Todavia, outros defendem o instituto do foro especial como mecanismo de governabilidade: sustentam haver um uso indevido de ações penais e processos penais como instrumentos de ação política contra adversários, o que seria facilitado quando toda e qualquer autoridade da República pudesse ser processada no juízo de primeira instância. Dentre os que publicamente se posicionam dessa maneira está o também Ministro do STF Gilmar Mendes.

Creio que o julgamento do “mensalão” dará ensejo para mais um nível de argumentação contra o foro especial por prerrogativa de função. A toda evidência, esse quadro de animosidade política concentrada em torno de um julgamento de ação penal é indesejável e deveria ser evitado. Em certo momento do debate público sobre esse julgamento, a impressão que se passa é a de que está em julgamento o governo, ou suas políticas públicas, ou uma forma de governar e de administrar de um segmento político-partidário, ou ainda e sobretudo uma forma de fazer política de um segmento político-partidário importante do país. E, bem sabemos, esse julgamento político compete ao povo e não ao Poder Judiciário e muito menos ao Supremo Tribunal Federal. O que está verdadeiramente em julgamento é se aqueles réus praticaram ou não, com responsabilidades individuais devidamente apuradas e comprovadas, os crimes que a eles são imputados.

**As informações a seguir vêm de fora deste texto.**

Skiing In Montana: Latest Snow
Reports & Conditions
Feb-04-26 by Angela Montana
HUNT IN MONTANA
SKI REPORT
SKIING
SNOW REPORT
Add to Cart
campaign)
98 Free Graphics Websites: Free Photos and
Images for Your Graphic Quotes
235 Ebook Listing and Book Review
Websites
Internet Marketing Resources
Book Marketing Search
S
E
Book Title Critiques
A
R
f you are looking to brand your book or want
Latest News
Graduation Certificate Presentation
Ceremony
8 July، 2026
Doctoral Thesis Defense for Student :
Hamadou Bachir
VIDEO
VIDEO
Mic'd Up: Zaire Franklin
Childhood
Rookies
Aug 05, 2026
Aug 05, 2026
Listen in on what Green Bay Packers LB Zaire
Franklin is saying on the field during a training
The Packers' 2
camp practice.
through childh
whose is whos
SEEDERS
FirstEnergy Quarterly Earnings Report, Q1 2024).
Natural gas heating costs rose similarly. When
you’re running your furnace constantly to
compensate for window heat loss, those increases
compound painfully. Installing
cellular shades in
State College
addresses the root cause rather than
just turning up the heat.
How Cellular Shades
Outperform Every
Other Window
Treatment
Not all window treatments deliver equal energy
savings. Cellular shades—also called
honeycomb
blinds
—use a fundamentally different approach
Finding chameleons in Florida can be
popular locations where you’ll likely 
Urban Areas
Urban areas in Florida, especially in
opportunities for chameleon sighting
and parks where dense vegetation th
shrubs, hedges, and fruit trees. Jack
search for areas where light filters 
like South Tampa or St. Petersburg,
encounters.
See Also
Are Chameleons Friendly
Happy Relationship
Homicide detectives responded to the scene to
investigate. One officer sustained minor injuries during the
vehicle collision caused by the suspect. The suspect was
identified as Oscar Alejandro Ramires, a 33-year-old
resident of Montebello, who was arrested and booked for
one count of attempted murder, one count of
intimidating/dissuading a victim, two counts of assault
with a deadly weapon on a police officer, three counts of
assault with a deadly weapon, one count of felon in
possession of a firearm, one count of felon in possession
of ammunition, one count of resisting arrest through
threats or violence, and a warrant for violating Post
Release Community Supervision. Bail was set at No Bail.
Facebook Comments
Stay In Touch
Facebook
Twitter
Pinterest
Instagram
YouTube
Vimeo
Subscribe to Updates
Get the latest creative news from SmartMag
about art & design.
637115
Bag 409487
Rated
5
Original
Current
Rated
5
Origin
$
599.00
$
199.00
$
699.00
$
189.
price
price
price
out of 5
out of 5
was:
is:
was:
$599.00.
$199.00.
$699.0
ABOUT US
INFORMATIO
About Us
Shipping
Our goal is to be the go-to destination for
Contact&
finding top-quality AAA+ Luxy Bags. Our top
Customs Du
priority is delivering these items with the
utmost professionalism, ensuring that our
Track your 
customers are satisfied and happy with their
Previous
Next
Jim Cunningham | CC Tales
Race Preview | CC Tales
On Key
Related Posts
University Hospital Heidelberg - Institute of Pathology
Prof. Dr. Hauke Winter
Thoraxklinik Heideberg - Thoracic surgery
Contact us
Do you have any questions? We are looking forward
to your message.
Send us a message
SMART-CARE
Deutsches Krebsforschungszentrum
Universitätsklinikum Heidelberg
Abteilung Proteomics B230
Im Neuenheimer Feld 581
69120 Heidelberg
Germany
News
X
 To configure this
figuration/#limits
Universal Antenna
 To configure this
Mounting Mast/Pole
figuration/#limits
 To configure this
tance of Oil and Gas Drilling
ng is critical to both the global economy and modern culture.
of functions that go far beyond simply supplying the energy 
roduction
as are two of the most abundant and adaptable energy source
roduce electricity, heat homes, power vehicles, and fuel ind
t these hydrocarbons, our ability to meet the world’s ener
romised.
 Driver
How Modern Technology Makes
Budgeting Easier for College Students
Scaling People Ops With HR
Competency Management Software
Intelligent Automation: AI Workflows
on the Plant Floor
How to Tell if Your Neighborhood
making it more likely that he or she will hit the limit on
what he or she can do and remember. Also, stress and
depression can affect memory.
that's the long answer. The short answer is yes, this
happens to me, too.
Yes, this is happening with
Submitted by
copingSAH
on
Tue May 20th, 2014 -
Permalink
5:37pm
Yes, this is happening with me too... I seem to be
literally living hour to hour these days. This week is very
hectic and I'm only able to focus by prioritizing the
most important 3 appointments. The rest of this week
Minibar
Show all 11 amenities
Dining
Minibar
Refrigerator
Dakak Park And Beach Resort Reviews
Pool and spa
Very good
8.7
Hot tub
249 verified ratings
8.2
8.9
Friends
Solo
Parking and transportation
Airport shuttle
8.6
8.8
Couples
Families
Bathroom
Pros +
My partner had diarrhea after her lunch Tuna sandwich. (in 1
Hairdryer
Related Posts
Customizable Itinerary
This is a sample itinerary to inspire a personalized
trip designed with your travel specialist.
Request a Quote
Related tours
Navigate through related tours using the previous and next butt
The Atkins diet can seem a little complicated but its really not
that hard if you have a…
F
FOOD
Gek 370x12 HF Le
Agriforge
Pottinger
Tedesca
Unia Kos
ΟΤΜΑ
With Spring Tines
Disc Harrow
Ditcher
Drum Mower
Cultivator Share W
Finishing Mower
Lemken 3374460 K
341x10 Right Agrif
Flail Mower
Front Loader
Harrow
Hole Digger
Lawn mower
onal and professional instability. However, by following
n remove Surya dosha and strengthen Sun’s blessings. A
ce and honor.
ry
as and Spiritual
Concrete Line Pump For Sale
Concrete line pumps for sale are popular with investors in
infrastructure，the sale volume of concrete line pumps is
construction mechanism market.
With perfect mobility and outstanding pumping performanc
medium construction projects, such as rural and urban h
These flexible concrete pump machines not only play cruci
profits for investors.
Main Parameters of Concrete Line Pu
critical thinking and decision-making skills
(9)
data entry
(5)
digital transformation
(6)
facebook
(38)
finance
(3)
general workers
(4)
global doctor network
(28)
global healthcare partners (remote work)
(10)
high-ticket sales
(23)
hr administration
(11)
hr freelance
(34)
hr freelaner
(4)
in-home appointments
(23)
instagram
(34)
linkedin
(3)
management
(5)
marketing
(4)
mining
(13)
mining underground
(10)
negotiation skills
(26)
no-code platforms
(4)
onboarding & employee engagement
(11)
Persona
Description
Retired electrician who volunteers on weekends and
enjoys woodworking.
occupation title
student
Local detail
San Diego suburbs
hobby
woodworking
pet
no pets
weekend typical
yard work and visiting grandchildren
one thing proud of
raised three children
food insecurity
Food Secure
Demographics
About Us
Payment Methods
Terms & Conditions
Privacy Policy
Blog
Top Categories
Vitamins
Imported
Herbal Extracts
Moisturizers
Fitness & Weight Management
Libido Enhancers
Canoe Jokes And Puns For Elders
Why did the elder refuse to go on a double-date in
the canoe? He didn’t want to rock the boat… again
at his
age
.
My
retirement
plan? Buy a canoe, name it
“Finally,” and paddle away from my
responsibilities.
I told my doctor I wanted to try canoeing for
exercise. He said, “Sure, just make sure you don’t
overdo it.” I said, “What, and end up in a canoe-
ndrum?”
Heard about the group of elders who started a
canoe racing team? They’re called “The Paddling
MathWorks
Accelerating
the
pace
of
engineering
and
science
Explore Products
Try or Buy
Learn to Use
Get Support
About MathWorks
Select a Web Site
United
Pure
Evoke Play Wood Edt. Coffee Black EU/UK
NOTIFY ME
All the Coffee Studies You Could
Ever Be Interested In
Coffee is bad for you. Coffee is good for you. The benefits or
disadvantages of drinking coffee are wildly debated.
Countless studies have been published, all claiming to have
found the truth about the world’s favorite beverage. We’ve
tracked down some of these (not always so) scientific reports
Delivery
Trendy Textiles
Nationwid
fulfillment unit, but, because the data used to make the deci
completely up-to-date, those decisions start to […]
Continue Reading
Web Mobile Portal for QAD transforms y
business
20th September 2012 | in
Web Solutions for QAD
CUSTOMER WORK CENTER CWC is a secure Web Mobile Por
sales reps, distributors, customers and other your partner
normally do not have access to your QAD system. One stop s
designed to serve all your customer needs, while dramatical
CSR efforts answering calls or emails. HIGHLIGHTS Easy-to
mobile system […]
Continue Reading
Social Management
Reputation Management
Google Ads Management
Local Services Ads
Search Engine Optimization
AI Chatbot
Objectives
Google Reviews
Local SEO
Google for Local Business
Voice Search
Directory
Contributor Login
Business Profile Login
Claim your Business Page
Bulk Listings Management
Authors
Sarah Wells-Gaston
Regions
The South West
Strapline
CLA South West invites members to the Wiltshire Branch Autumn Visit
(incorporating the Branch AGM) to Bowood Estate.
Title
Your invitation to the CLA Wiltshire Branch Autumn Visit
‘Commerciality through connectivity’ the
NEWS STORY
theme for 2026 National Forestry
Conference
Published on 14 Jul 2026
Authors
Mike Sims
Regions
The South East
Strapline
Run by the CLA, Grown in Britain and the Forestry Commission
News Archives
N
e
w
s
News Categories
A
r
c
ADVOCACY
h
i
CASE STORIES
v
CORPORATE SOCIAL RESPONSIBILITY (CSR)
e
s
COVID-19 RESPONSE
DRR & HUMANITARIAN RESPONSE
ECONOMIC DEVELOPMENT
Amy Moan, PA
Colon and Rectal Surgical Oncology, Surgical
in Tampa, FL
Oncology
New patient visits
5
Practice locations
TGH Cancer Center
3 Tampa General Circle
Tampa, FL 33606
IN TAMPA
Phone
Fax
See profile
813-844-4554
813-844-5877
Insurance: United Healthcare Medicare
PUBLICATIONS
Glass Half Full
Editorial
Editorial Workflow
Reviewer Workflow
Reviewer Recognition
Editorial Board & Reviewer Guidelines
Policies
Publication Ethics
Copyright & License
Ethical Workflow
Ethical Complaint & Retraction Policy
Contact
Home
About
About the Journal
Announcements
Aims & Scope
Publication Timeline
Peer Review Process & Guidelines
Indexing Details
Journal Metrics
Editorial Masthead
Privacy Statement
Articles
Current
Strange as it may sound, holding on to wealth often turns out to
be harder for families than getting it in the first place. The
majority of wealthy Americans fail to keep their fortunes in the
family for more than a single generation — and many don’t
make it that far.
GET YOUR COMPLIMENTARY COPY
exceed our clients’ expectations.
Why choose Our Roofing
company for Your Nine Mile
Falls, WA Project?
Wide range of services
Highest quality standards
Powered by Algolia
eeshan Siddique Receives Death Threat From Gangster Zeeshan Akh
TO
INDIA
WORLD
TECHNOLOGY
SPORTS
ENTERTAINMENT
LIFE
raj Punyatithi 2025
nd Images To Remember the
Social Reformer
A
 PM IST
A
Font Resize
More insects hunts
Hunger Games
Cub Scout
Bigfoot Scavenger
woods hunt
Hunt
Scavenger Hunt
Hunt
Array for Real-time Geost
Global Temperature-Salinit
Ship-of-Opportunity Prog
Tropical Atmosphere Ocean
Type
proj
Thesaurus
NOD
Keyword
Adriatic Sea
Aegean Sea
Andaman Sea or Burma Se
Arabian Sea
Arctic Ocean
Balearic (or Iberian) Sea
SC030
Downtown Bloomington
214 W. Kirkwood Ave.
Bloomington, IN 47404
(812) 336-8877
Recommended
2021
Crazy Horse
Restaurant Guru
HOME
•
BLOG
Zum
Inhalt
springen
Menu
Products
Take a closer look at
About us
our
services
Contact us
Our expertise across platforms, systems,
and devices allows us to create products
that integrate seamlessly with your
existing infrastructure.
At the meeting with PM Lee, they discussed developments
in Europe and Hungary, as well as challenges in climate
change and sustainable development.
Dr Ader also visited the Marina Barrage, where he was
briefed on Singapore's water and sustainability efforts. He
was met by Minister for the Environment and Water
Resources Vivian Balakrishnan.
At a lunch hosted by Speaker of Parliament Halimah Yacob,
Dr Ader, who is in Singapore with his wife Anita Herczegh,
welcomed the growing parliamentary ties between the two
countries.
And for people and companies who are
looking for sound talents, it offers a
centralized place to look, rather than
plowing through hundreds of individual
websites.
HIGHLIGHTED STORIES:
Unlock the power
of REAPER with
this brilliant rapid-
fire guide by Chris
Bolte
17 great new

Esse clima político, que politiza excessivamente o julgamento e potencializa a mais não poder a judicialização da política, seria certamente atenuado significativamente se o processo não tivesse que ter tramitado, desde o início, no STF, apenas porque dentre os réus se encontravam deputados federais, que possuem a prerrogativa de somente serem processados criminalmente naquela Corte. Se o processo tivesse tramitado no juízo de primeira instância, com toda a prova produzida lá na primeira instância, o ambiente de julgamento seria menos carregado dessas paixões políticas.

Com efeito, em diversos processos que envolvem crimes contra a administração pública de tanta ou até maior gravidade que tramitam em juízos de primeira instância de todo o país, não se percebe esse fenômeno de politização excessiva do julgamento e de protagonismo judicial exagerado na política.

Além disso, o juízo de primeira instância realiza a instrução processual e o julgamento de processos penais como parte de sua rotina cotidiana; é mesmo juízo vocacionado para esse tipo de julgamento, para o exame mais atento e acurado das provas, com contato mais direto com a realidade fática circundante e maior dinamismo e agilidade no seu desenrolar.

Se já tínhamos motivos de sobra para questionar o foro especial por prerrogativa de função, antes mesmo da conclusão do julgamento do “mensalão” podemos nos posicionar, com ainda mais propriedade, pela extinção desse instituto jurídico, com o que, além de tantos outros ganhos, evitaremos que julgamentos concentrados na Suprema Corte ou no STJ como esses se tornem rotina e capítulos permanentes de nossa exagerada e potencializada judicialização da política.

O texto acima se trata da opinião do autor e não representa o pensamento do Portal Infonet.